Definitely. I was heavily using it and it worked: a few quirks but we did have async/await since more than a decade. I think I discovered it after watching a talk by David Nolen.

Since then I moved to minimal JavaScript on the front-end: SSE is one-way and that is beautiful. I'm glad to see many devs, from a great many different languages, now getting interested in SSE.

Here's a great, recent, talk by David Nolen called "A ClojureScript Survival Kit":

https://youtu.be/BeE00vGC36E

I cannot thanks David "Swannodette" Nolen enough for all the work he did on ClojureScript (and core.async) since its inception. And what's amazing in this talk is that he's actually excited at the idea that we may do away with ClojureScript and use pure Clojure (on the server-side) and server-side events, with just a tiny of JavaScript.

The real demo starts around 26:30. He shows a Webapp running on the client and how much resources it's using, then he shows the exact same Webapp running on the server and pushed one-way to the client using SSE. It is wild: resources usage drops to near zero.

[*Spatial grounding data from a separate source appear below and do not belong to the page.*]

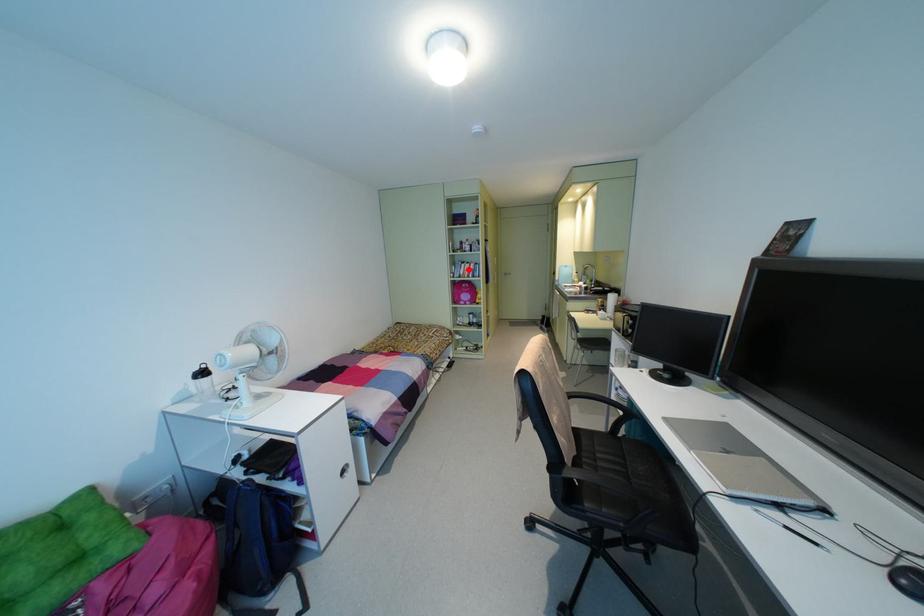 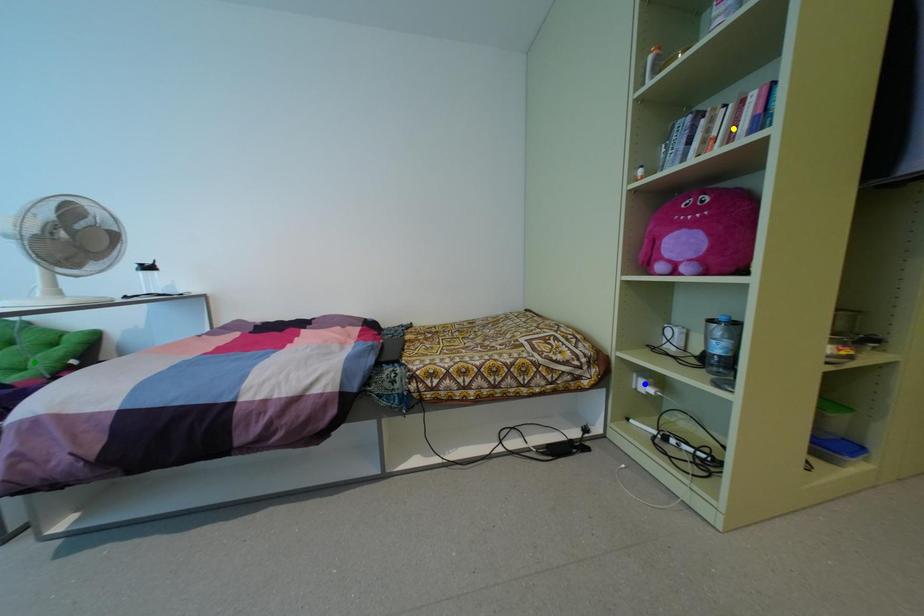 Question: I am providing you with two images of the same scene from different viewpoints. A red point is marked on the first image. You are given multiple points on the second image. Which point in image 2 is actually the same real-world point as the red point in image 1?

Choices:
 (A) green point
 (B) blue point
 (C) yellow point

Answer: (C) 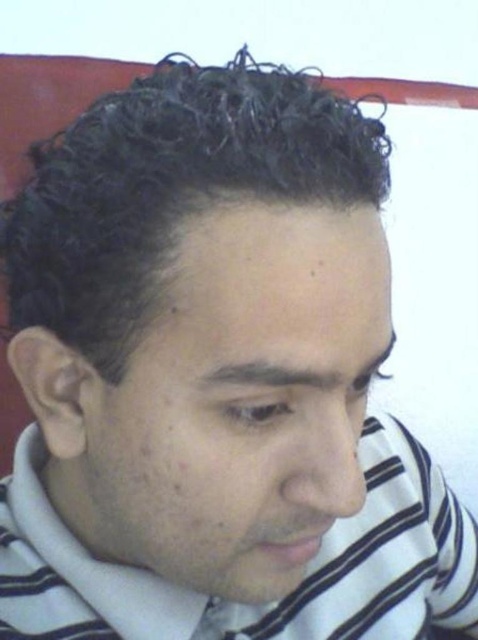 Which is above, curly black hair at upper center or white striped dress shirt at center?

curly black hair at upper center is above.

Is curly black hair at upper center wider than white striped dress shirt at center?

In fact, curly black hair at upper center might be narrower than white striped dress shirt at center.

Identify the location of curly black hair at upper center. (169, 188).

Identify the location of curly black hair at upper center. The height and width of the screenshot is (640, 478). (169, 188). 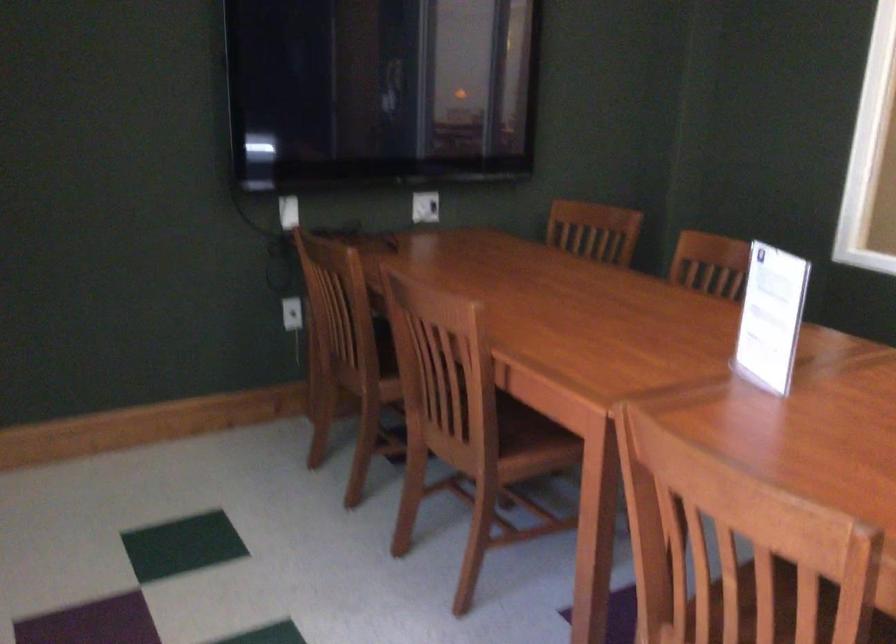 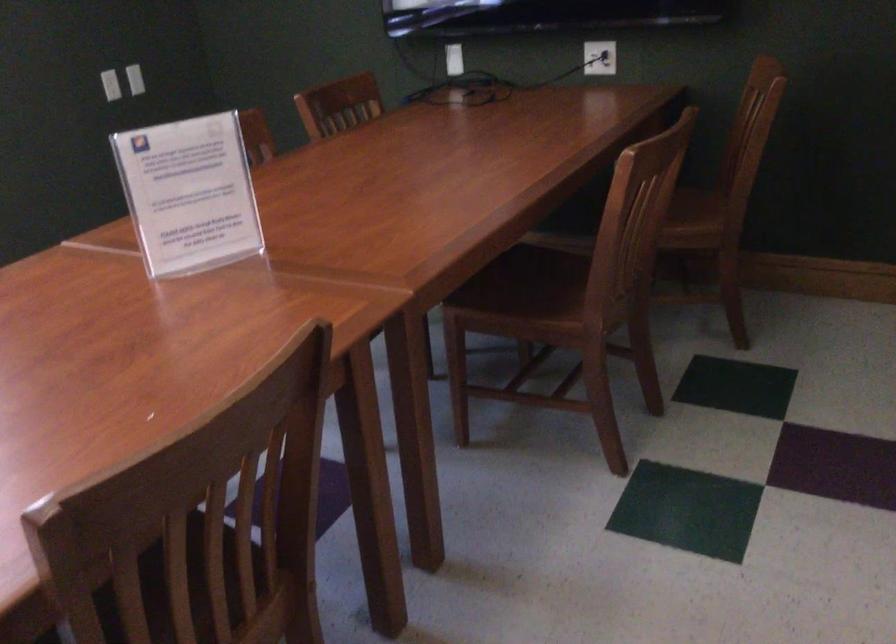 Find the pixel in the second image that matches (442,202) in the first image.

(599, 58)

YMMV but I find it easier to reason about my webapps and manage state now that I'm using a minimal DOM morphing lib: I used to have two REPLs (one for Clojure, one for ClojureScript) and lots of back-and-forth traffic and hard-to-track / reproduce state. Now everything is definitely snappier and way easier to reproduce.

I'm not saying SSE is going to work in every case though: YMMV. But in any case the video or at the very least the demo starting @ 26:30 is very much worth watching.

KingMobtoday at 8:47 AM

True, but there are many reasons to avoid core.async, especially in 2026.

It balloons up the Js artifact, has no inherent error model, and transforms into state machine code that's hard to read/debug if something goes wrong. Plus, the `go` macro encourages overly-large functions, because it can't transform code outside its own sexpr.

As one Cognitect put it, "core.async is beautiful nonsense".